“Early enough that you should already be in the car.”
I glanced at the clock on Luca’s nightstand. “Give me twenty-five minutes.”
“Make it twenty.”
The line went dead.
I lowered the phone and glanced back at Luca.
He was still in the bed behind me, propped on one elbow. “Let me guess,” he said. “The cavalry.”
“Eamon.”
“And he’s early.”
“Yes.”
“Is that a personality trait?”
“It is.”
Luca pushed the sheet aside and sat up. Morning light from the tall window caught his shoulder and the long line of his back as he reached for his shirt from the floor.
I had been in New Orleans for less than two full weeks. I had not expected to become familiar with Luca Moreau’s bedroom.
“Is he the intimidating type?” Luca asked, pulling on his jeans.
“Only to people who deserve it.”
“That’s not reassuring.”
He stood, rolled up his cuffs, and crossed the room to the door, passing close enough that the back of his hand brushed my wrist. It was casual enough that anyone else might have missed it.

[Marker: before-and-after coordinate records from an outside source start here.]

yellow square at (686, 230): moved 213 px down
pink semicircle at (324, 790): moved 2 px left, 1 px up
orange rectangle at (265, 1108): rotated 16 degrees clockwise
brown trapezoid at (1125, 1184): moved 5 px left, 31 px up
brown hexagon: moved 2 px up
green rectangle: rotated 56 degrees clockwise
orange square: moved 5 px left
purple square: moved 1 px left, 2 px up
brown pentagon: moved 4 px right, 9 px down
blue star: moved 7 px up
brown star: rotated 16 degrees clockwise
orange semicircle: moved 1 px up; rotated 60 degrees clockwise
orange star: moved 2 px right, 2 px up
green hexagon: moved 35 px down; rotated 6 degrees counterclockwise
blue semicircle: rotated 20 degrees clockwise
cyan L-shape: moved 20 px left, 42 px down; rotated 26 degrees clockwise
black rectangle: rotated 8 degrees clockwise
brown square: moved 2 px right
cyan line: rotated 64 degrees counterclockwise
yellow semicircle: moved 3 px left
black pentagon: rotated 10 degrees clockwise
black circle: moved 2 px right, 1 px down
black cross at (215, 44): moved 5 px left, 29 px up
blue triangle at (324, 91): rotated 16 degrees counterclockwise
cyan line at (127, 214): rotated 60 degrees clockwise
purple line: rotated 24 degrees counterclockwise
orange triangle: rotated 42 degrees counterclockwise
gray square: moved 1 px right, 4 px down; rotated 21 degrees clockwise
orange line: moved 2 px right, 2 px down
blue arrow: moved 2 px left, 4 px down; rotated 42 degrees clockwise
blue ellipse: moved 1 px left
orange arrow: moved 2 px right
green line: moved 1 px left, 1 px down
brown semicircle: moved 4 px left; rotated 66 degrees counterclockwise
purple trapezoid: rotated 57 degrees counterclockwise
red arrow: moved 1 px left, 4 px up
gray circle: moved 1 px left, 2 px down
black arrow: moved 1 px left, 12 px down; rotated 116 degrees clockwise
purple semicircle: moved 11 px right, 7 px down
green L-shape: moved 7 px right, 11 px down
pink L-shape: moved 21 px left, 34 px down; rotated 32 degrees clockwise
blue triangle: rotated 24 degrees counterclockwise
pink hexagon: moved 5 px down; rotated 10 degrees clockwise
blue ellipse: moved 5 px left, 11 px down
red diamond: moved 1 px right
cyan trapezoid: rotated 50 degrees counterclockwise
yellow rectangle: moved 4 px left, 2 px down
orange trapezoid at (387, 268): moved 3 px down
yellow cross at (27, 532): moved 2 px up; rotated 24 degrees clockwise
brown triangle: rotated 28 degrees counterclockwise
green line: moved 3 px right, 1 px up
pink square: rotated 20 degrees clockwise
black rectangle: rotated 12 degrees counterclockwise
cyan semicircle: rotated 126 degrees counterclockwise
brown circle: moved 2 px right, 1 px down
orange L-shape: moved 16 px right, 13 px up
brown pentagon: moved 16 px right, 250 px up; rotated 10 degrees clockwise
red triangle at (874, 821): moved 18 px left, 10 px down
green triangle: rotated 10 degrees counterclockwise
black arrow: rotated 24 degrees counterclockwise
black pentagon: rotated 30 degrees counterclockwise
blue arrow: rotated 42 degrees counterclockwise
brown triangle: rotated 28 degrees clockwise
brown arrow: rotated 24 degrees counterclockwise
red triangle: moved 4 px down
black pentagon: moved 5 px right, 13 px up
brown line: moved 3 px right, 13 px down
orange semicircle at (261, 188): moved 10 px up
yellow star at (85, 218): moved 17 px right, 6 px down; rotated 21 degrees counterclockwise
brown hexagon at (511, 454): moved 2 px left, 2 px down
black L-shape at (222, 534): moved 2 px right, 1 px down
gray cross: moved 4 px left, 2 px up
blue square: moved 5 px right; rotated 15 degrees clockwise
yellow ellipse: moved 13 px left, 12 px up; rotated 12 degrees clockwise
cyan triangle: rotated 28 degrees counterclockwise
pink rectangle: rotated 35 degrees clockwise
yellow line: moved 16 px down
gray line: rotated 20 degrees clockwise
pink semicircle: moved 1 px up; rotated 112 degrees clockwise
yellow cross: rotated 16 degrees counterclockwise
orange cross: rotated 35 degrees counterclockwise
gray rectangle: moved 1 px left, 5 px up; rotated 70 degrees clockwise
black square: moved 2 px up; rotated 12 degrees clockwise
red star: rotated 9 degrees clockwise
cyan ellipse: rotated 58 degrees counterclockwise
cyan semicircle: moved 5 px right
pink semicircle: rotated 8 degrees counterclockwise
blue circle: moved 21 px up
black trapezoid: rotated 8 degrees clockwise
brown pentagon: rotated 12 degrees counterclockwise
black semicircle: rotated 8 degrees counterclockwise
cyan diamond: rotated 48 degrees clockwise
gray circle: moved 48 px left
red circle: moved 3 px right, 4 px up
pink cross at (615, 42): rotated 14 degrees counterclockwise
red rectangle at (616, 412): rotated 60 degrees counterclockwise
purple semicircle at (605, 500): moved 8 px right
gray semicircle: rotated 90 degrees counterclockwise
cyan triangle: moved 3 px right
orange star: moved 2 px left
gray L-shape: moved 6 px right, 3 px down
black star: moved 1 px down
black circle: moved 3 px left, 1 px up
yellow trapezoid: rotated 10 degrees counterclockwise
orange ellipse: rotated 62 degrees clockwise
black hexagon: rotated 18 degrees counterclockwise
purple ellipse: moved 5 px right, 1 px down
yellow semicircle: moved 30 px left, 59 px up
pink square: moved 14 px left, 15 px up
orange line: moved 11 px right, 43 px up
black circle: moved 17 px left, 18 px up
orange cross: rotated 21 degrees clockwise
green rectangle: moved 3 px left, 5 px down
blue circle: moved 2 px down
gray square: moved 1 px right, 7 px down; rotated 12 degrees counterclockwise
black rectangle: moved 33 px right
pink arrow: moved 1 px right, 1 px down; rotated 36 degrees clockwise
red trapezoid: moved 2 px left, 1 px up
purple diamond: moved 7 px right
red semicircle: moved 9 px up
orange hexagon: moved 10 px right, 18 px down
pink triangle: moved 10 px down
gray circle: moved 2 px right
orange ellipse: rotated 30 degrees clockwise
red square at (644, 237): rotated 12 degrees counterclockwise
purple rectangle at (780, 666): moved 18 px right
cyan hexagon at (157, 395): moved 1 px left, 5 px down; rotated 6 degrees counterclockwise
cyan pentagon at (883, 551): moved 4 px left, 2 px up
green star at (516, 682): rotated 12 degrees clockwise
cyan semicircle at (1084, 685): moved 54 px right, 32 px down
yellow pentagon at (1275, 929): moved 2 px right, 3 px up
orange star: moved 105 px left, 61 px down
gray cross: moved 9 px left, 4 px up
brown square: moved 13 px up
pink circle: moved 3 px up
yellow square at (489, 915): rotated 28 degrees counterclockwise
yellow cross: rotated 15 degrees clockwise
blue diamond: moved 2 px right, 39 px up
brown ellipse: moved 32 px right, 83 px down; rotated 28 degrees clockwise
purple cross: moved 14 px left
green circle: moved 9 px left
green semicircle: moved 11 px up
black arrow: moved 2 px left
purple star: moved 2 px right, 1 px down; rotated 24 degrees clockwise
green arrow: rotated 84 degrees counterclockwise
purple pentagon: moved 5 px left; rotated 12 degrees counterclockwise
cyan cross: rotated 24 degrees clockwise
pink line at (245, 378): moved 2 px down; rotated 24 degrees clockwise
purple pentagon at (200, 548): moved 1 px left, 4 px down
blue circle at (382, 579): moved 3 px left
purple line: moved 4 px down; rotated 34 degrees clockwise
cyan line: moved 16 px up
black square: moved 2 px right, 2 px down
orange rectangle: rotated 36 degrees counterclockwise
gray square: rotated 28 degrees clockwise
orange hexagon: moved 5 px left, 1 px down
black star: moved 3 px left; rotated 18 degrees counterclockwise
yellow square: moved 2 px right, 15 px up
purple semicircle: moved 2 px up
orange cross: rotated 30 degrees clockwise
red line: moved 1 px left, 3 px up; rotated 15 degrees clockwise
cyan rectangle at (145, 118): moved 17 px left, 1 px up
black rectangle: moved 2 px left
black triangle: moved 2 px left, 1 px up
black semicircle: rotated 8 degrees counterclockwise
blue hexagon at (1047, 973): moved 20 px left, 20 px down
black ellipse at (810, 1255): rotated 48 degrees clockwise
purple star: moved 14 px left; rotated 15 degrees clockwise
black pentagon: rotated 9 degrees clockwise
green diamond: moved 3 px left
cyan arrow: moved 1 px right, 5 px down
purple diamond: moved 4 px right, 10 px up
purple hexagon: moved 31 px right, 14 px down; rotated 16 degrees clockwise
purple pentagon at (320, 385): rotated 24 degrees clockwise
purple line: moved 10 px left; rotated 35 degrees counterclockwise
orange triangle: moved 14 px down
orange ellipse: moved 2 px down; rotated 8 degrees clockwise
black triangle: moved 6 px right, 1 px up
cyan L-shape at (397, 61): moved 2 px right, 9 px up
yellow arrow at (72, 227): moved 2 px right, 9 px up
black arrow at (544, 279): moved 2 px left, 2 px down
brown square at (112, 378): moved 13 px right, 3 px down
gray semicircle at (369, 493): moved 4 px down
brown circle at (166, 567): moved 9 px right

I didn’t. I followed him downstairs.
The kitchen still held the quiet aftermath of the previous evening. Two Burgundy glasses waited beside the sink, and Celeste’s dessert plate sat abandoned near the cutting board.
Luca moved directly to the coffeepot.
“Airport pickup,” he said over his shoulder. “You have time for coffee.”
“I have time to smell the coffee brewing.”
“That’s pessimistic.”
“That’s experience.”
Luca started a full pot anyway. As he leaned back against the counter, his shirt was still only half-buttoned.
“You look like a man who slept well,” he said.
“I slept.”
“For what it’s worth, you’re not the first person in this house to violate their own rules.”
“I haven’t violated anything.”
“You’re picking up your boss twenty minutes after leaving my bed.”